WHAT YOU NEED TO DO | After finding the line that contains "Előző téma (336, 130)", reproduce it and each line below it through the end of the listing, exactly, with nothing added.

=======

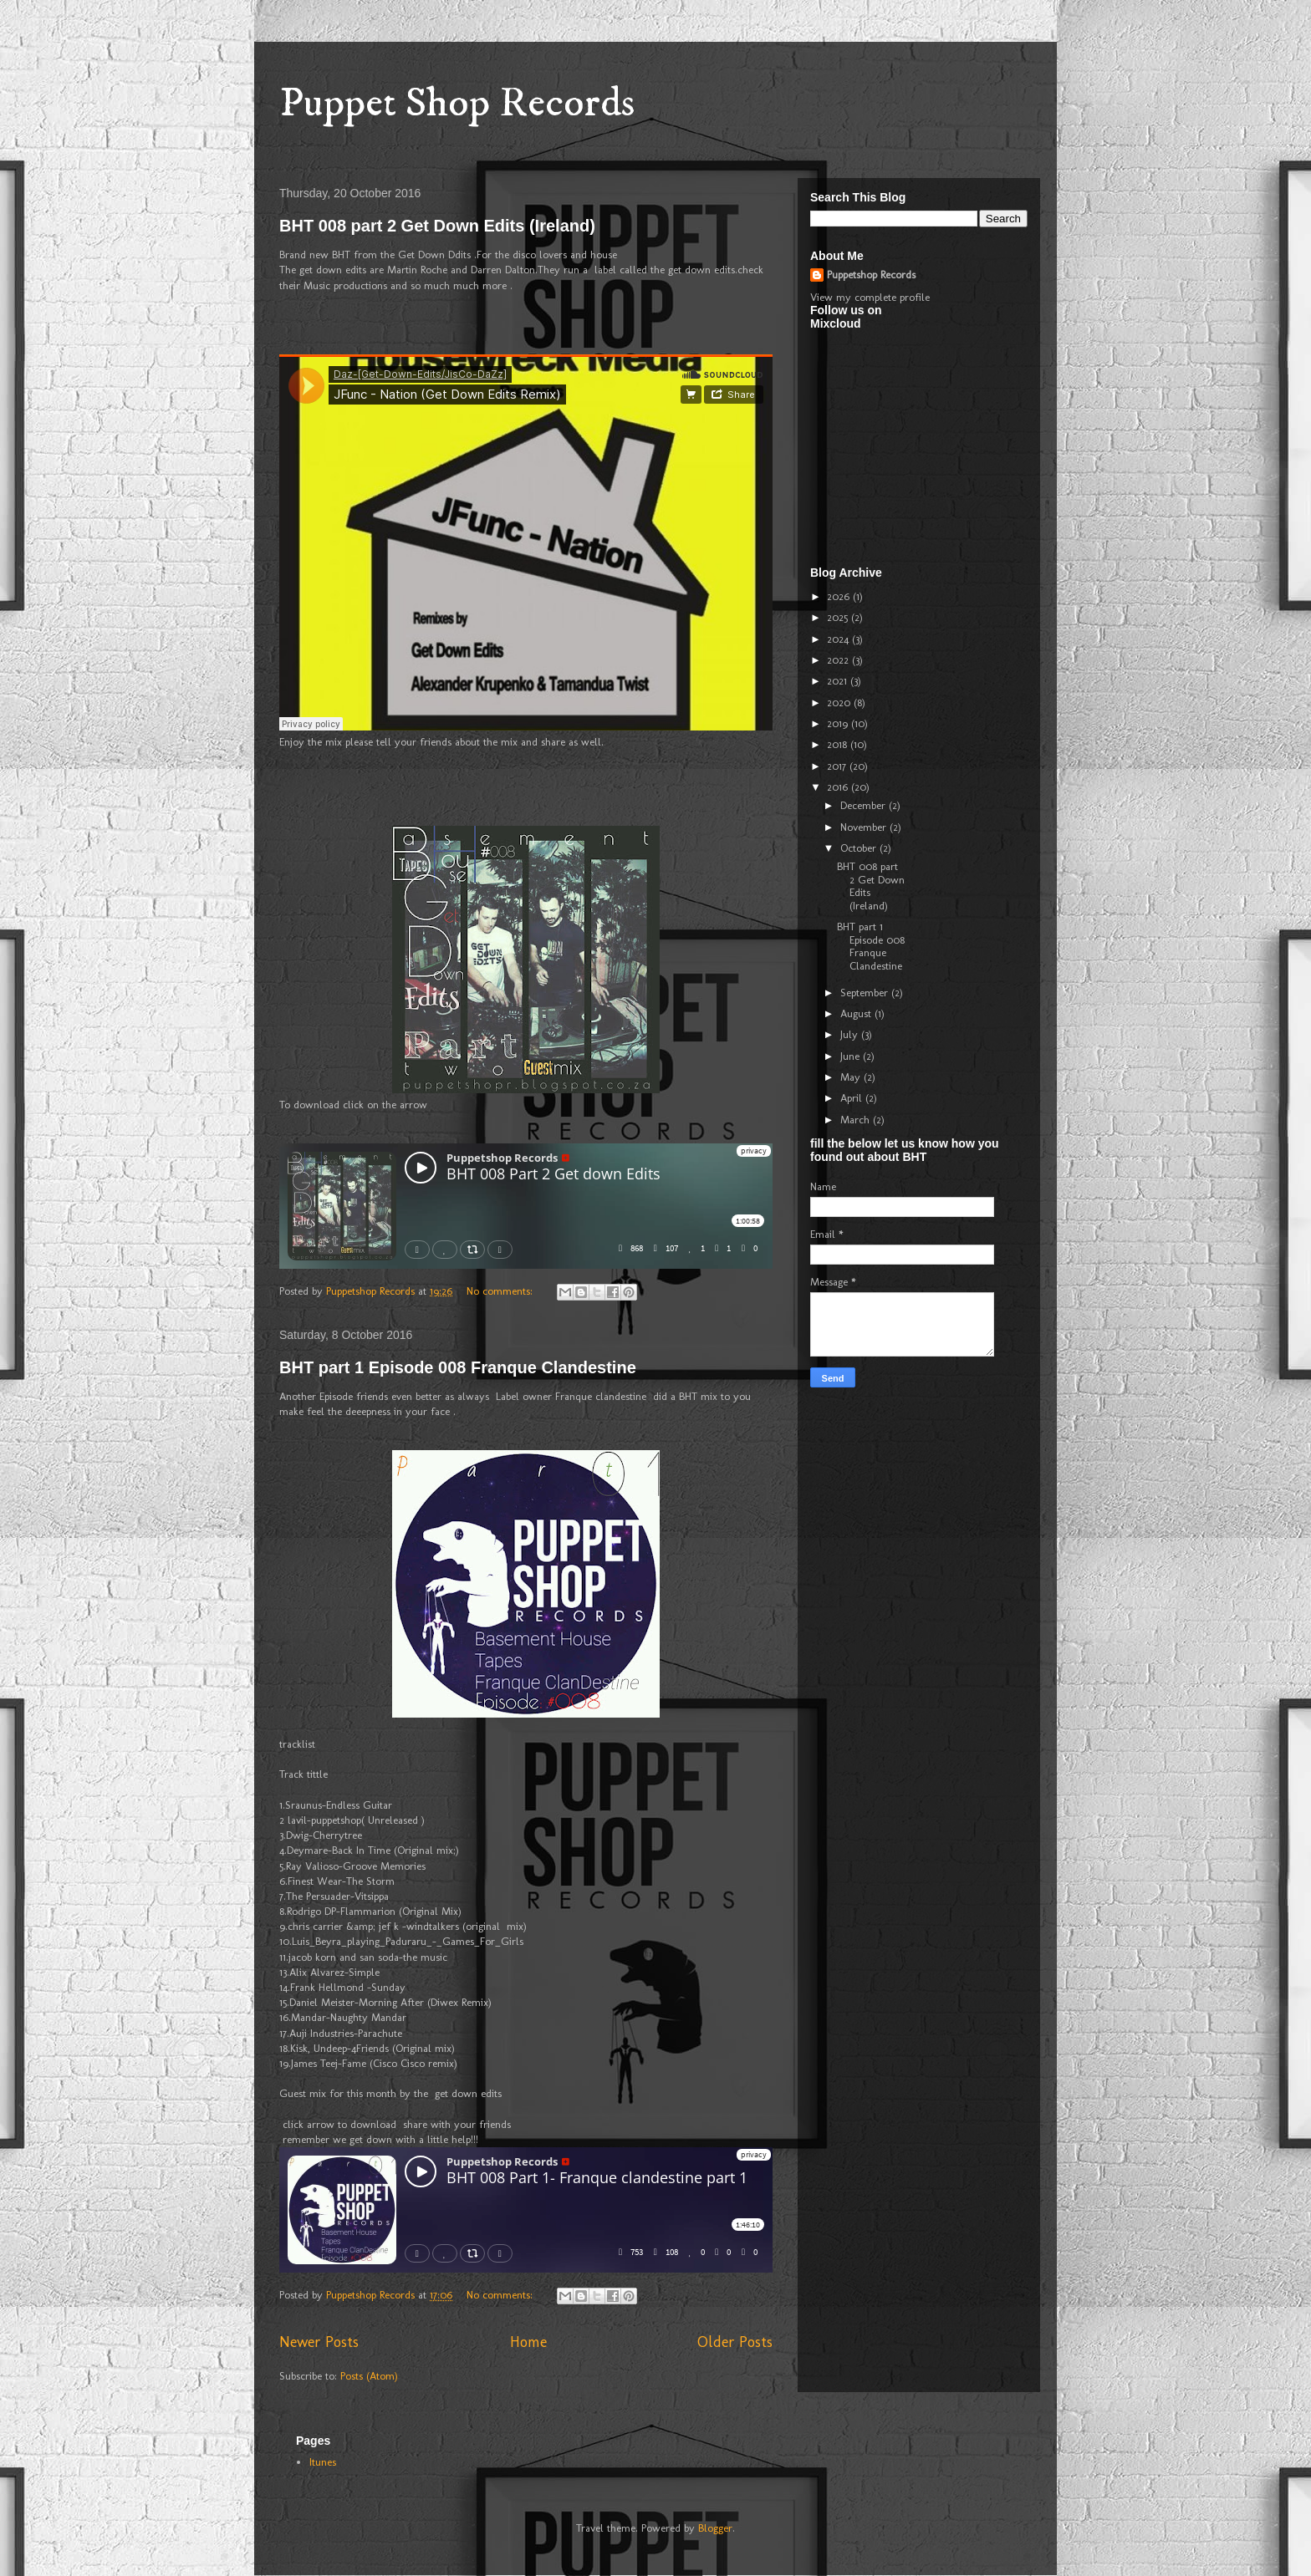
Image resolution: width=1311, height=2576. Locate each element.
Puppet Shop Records (457, 103)
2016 (839, 787)
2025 (839, 617)
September (865, 992)
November (865, 827)
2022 (839, 660)
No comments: (501, 1291)
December (864, 805)
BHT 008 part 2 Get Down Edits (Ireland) (437, 225)
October (860, 848)
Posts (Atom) (369, 2376)
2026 (840, 596)
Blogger (715, 2528)
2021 (838, 681)
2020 (840, 702)
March (856, 1119)
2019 (839, 723)
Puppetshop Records (871, 274)
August (857, 1013)
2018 (838, 744)
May (852, 1077)
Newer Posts (319, 2342)
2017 (838, 766)
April (852, 1098)
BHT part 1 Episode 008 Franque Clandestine (457, 1367)
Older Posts (735, 2342)
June (851, 1056)
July (850, 1034)
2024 (839, 639)
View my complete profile (870, 297)
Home (528, 2342)
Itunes (322, 2462)
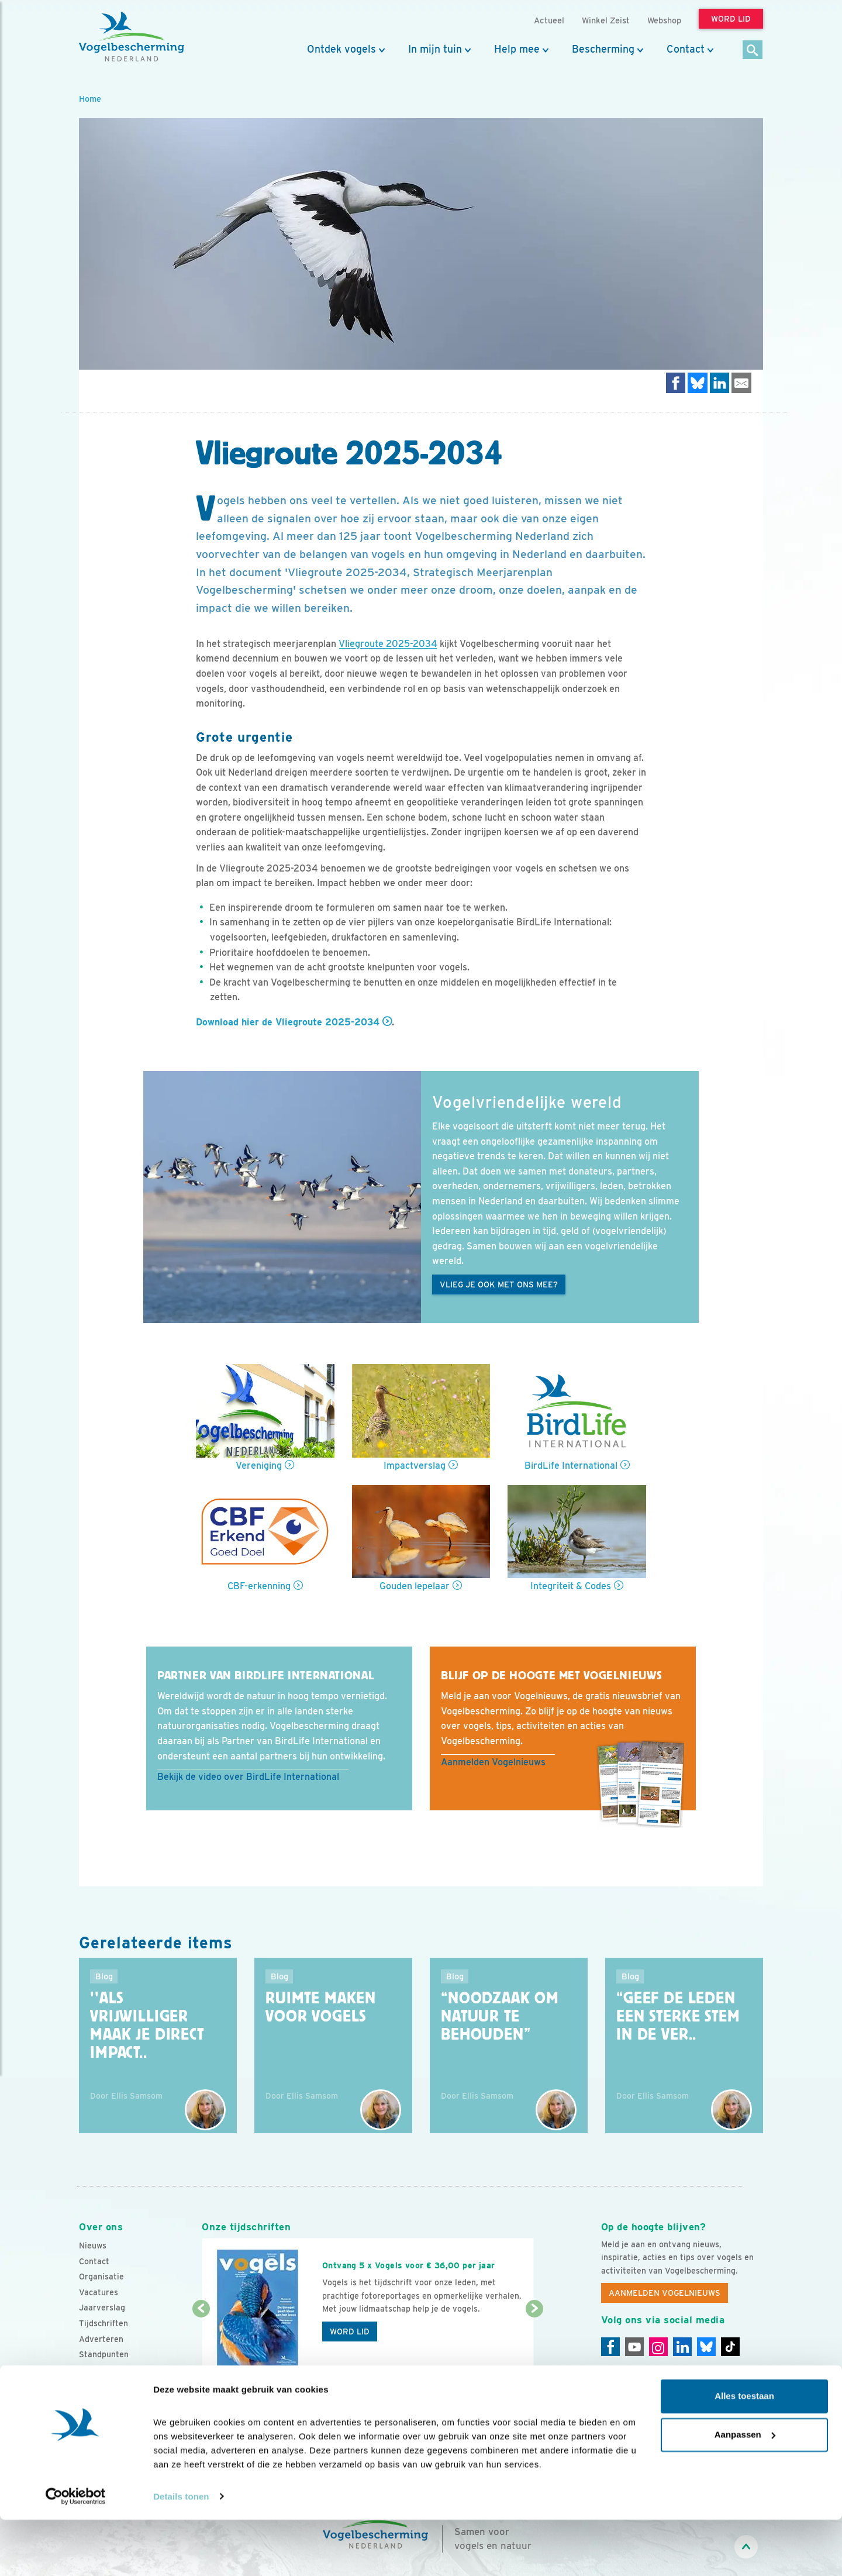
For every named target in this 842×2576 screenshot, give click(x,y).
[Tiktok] (730, 2346)
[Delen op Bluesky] (698, 383)
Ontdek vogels (341, 49)
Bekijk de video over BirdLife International (248, 1776)
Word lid (350, 2331)
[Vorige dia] (201, 2344)
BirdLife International (570, 1465)
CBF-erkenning (259, 1586)
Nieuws (92, 2245)
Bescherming (603, 49)
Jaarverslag (102, 2307)
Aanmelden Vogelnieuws (493, 1762)
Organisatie (101, 2276)
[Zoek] (753, 50)
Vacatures (98, 2292)
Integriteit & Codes (570, 1586)
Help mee (517, 49)
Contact (686, 49)
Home (90, 99)
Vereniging (259, 1465)
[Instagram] (658, 2346)
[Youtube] (634, 2346)
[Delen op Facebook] (676, 383)
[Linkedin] (682, 2346)
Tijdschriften (103, 2323)
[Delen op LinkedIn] (720, 383)
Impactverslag (415, 1465)
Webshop (664, 20)
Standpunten (104, 2354)
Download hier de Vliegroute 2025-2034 (287, 1022)
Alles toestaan (744, 2453)
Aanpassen (745, 2491)
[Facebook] (610, 2346)
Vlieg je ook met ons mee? (499, 1284)
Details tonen (181, 2553)
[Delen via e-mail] (741, 383)
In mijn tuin (435, 49)
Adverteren (101, 2339)
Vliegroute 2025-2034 (388, 643)
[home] (131, 37)
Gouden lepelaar (414, 1586)
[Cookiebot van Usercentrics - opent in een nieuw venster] (76, 2553)
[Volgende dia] (534, 2344)
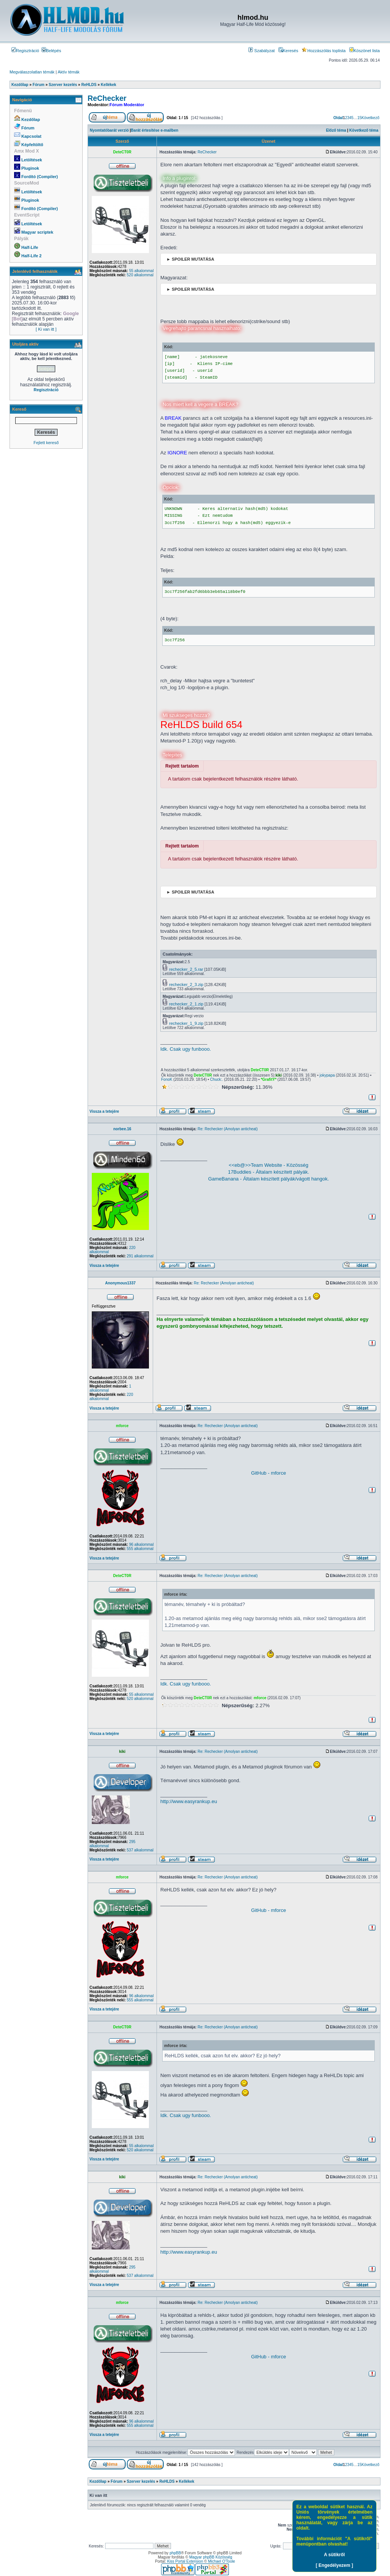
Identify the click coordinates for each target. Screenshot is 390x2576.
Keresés (288, 50)
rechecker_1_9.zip (186, 1023)
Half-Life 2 (31, 255)
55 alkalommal (141, 271)
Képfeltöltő (32, 144)
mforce (122, 1426)
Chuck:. (216, 1079)
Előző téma (336, 130)
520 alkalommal (140, 275)
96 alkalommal (141, 1544)
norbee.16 (122, 1129)
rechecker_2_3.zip (186, 984)
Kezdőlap (30, 119)
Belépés (51, 50)
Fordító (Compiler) (39, 176)
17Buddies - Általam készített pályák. (268, 1172)
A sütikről (334, 2554)
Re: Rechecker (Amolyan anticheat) (228, 1129)
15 (359, 118)
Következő (370, 118)
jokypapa (327, 1075)
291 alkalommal (140, 1256)
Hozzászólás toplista (323, 50)
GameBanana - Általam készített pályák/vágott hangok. (268, 1179)
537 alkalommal (140, 1850)
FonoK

=======

RESULT OF THE TASK |
Előző téma (336, 130)
520 alkalommal (140, 275)
96 alkalommal (141, 1544)
norbee.16 (122, 1129)
rechecker_2_3.zip (186, 984)
Kezdőlap (30, 119)
Belépés (51, 50)
Fordító (Compiler) (39, 176)
17Buddies - Általam készített pályák. (268, 1172)
A sütikről (334, 2554)
Re: Rechecker (Amolyan anticheat) (228, 1129)
15 (359, 118)
Következő (370, 118)
jokypapa (327, 1075)
291 alkalommal (140, 1256)
Hozzászólás toplista (323, 50)
GameBanana - Általam készített pályák/vágott hangok. (268, 1179)
537 alkalommal (140, 1850)
FonoK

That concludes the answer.